MLorc's core innovation lies in its approach to **momentum compression and reconstruction**:

* **Direct Momentum Compression:** It directly compresses and reconstructs both first and second-order momentum using **Randomized SVD (RSVD)** at each optimization step.
* **Adaptive Second-Order Momentum Handling:** To ensure stability, especially for non-negative second-order momentum, MLorc adaptively adds a small constant to zero values introduced by ReLU during reconstruction.

---

### Key Advantages of MLorc

MLorc is broadly applicable to any momentum-based optimizer (e.g., Adam, Lion) and delivers superior performance:

* **State-of-the-Art Performance:** Empirically, MLorc consistently **outperforms other memory-efficient methods like LoRA and GaLore** in terms of validation accuracy.
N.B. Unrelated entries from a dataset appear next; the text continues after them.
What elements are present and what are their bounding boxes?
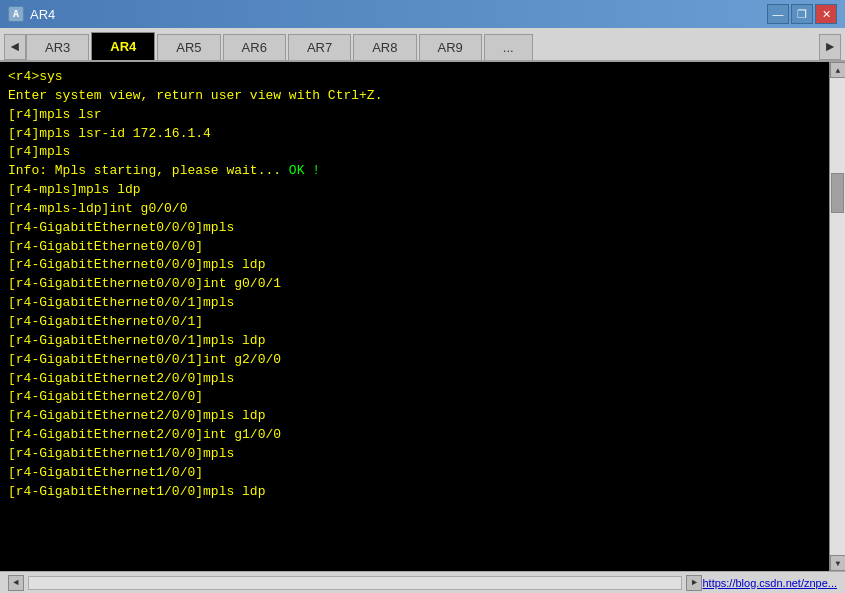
h-scroll-right[interactable]: ► xyxy=(686,575,702,591)
tab-bar: ◄ AR3AR4AR5AR6AR7AR8AR9... ► xyxy=(0,28,845,62)
terminal-line: [r4]mpls lsr xyxy=(8,106,821,125)
tab-ar4[interactable]: AR4 xyxy=(91,32,155,60)
tab-ar6[interactable]: AR6 xyxy=(223,34,286,60)
terminal-line: [r4-GigabitEthernet0/0/0]mpls ldp xyxy=(8,256,821,275)
terminal-output: <r4>sysEnter system view, return user vi… xyxy=(0,62,829,571)
h-scroll-left[interactable]: ◄ xyxy=(8,575,24,591)
bottom-bar: ◄ ► https://blog.csdn.net/znpe... xyxy=(0,571,845,593)
tab-nav-left[interactable]: ◄ xyxy=(4,34,26,60)
vertical-scrollbar[interactable]: ▲ ▼ xyxy=(829,62,845,571)
terminal-line: [r4-GigabitEthernet2/0/0]int g1/0/0 xyxy=(8,426,821,445)
terminal-line: [r4-GigabitEthernet0/0/1]int g2/0/0 xyxy=(8,351,821,370)
tab-ar5[interactable]: AR5 xyxy=(157,34,220,60)
tab-ar7[interactable]: AR7 xyxy=(288,34,351,60)
terminal-line: [r4-mpls-ldp]int g0/0/0 xyxy=(8,200,821,219)
ok-text: OK ! xyxy=(289,163,320,178)
terminal-line: [r4-GigabitEthernet0/0/0] xyxy=(8,238,821,257)
terminal-line: [r4-GigabitEthernet0/0/0]int g0/0/1 xyxy=(8,275,821,294)
terminal-line: Enter system view, return user view with… xyxy=(8,87,821,106)
close-button[interactable]: ✕ xyxy=(815,4,837,24)
app-icon: A xyxy=(8,6,24,22)
scroll-down-button[interactable]: ▼ xyxy=(830,555,845,571)
main-content: <r4>sysEnter system view, return user vi… xyxy=(0,62,845,571)
terminal-line: [r4-GigabitEthernet2/0/0] xyxy=(8,388,821,407)
scroll-up-button[interactable]: ▲ xyxy=(830,62,845,78)
terminal-line: [r4-mpls]mpls ldp xyxy=(8,181,821,200)
terminal-line: [r4]mpls lsr-id 172.16.1.4 xyxy=(8,125,821,144)
title-bar: A AR4 — ❐ ✕ xyxy=(0,0,845,28)
terminal-line: [r4-GigabitEthernet2/0/0]mpls xyxy=(8,370,821,389)
terminal-line: [r4-GigabitEthernet1/0/0] xyxy=(8,464,821,483)
tab-ar8[interactable]: AR8 xyxy=(353,34,416,60)
terminal-line: [r4-GigabitEthernet0/0/1] xyxy=(8,313,821,332)
terminal-line: [r4-GigabitEthernet0/0/1]mpls xyxy=(8,294,821,313)
tab-ar3[interactable]: AR3 xyxy=(26,34,89,60)
terminal-line: [r4-GigabitEthernet1/0/0]mpls xyxy=(8,445,821,464)
status-url[interactable]: https://blog.csdn.net/znpe... xyxy=(702,577,837,589)
window-controls: — ❐ ✕ xyxy=(767,4,837,24)
scroll-track[interactable] xyxy=(830,78,845,555)
tab-ar9[interactable]: AR9 xyxy=(419,34,482,60)
terminal-line: [r4-GigabitEthernet1/0/0]mpls ldp xyxy=(8,483,821,502)
terminal-line: [r4-GigabitEthernet0/0/1]mpls ldp xyxy=(8,332,821,351)
window-title: AR4 xyxy=(30,7,767,22)
tab-more[interactable]: ... xyxy=(484,34,533,60)
terminal-line: [r4-GigabitEthernet2/0/0]mpls ldp xyxy=(8,407,821,426)
terminal-line: [r4-GigabitEthernet0/0/0]mpls xyxy=(8,219,821,238)
terminal-line: Info: Mpls starting, please wait... OK ! xyxy=(8,162,821,181)
tab-nav-right[interactable]: ► xyxy=(819,34,841,60)
scroll-thumb[interactable] xyxy=(831,173,844,213)
minimize-button[interactable]: — xyxy=(767,4,789,24)
tabs-container: AR3AR4AR5AR6AR7AR8AR9... xyxy=(26,32,819,60)
restore-button[interactable]: ❐ xyxy=(791,4,813,24)
terminal-line: [r4]mpls xyxy=(8,143,821,162)
h-scroll-track[interactable] xyxy=(28,576,682,590)
terminal-line: <r4>sys xyxy=(8,68,821,87)
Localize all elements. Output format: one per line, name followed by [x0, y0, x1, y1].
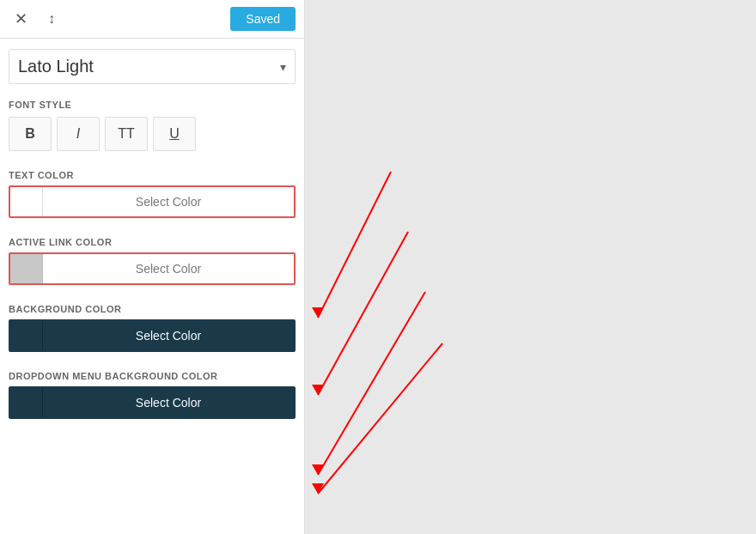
dropdown-menu-bg-color-select-label: Select Color: [43, 396, 294, 410]
sort-button[interactable]: ↕: [40, 7, 64, 31]
dropdown-menu-bg-color-section: DROPDOWN MENU BACKGROUND COLOR Select Co…: [0, 364, 304, 431]
font-style-buttons: B I TT U: [9, 117, 296, 151]
chevron-down-icon: ▾: [280, 60, 286, 74]
background-color-label: BACKGROUND COLOR: [9, 304, 296, 314]
text-color-section: TEXT COLOR Select Color: [0, 163, 304, 230]
saved-button[interactable]: Saved: [230, 7, 296, 31]
bold-icon: B: [25, 126, 35, 142]
svg-marker-7: [312, 483, 324, 494]
svg-marker-3: [312, 385, 324, 395]
background-color-button[interactable]: Select Color: [9, 319, 296, 352]
italic-button[interactable]: I: [57, 117, 100, 151]
svg-marker-1: [312, 307, 324, 318]
allcaps-icon: TT: [118, 126, 135, 142]
text-color-select-label: Select Color: [43, 195, 294, 209]
dropdown-menu-bg-color-label: DROPDOWN MENU BACKGROUND COLOR: [9, 371, 296, 381]
close-button[interactable]: ✕: [9, 7, 33, 31]
background-color-swatch: [10, 321, 43, 350]
active-link-color-swatch: [10, 254, 43, 283]
text-color-swatch: [10, 187, 43, 216]
svg-line-0: [318, 172, 391, 318]
font-selector-dropdown[interactable]: Lato Light ▾: [9, 49, 296, 84]
font-style-label: FONT STYLE: [9, 100, 296, 110]
italic-icon: I: [76, 126, 80, 142]
sidebar-panel: ✕ ↕ Saved Lato Light ▾ FONT STYLE B I TT…: [0, 0, 305, 534]
active-link-color-label: ACTIVE LINK COLOR: [9, 237, 296, 247]
font-selector-label: Lato Light: [18, 57, 94, 76]
background-color-section: BACKGROUND COLOR Select Color: [0, 297, 304, 364]
active-link-color-section: ACTIVE LINK COLOR Select Color: [0, 230, 304, 297]
underline-button[interactable]: U: [153, 117, 196, 151]
svg-marker-5: [312, 464, 324, 475]
text-color-button[interactable]: Select Color: [9, 185, 296, 218]
arrows-overlay: [305, 0, 756, 534]
active-link-color-select-label: Select Color: [43, 262, 294, 276]
svg-line-6: [318, 343, 442, 494]
svg-line-2: [318, 232, 408, 395]
svg-line-4: [318, 292, 425, 475]
active-link-color-button[interactable]: Select Color: [9, 252, 296, 285]
underline-icon: U: [169, 126, 180, 142]
allcaps-button[interactable]: TT: [105, 117, 148, 151]
dropdown-menu-bg-color-swatch: [10, 388, 43, 417]
font-style-section: FONT STYLE B I TT U: [0, 91, 304, 163]
text-color-label: TEXT COLOR: [9, 170, 296, 180]
dropdown-menu-bg-color-button[interactable]: Select Color: [9, 386, 296, 419]
background-color-select-label: Select Color: [43, 329, 294, 343]
main-area: [305, 0, 756, 534]
bold-button[interactable]: B: [9, 117, 52, 151]
toolbar: ✕ ↕ Saved: [0, 0, 304, 39]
It can even match or **exceed the performance of full fine-tuning** with a small rank (e.g., `rank=4`).
* **Memory and Time Efficiency:** It maintains **comparable memory efficiency to LoRA** while demonstrating **improved time efficiency compared to GaLore**.
* **Theoretical Guarantees:** MLorc offers a **theoretical guarantee for convergence**, matching the convergence rate of the original Lion optimizer under reasonable assumptions.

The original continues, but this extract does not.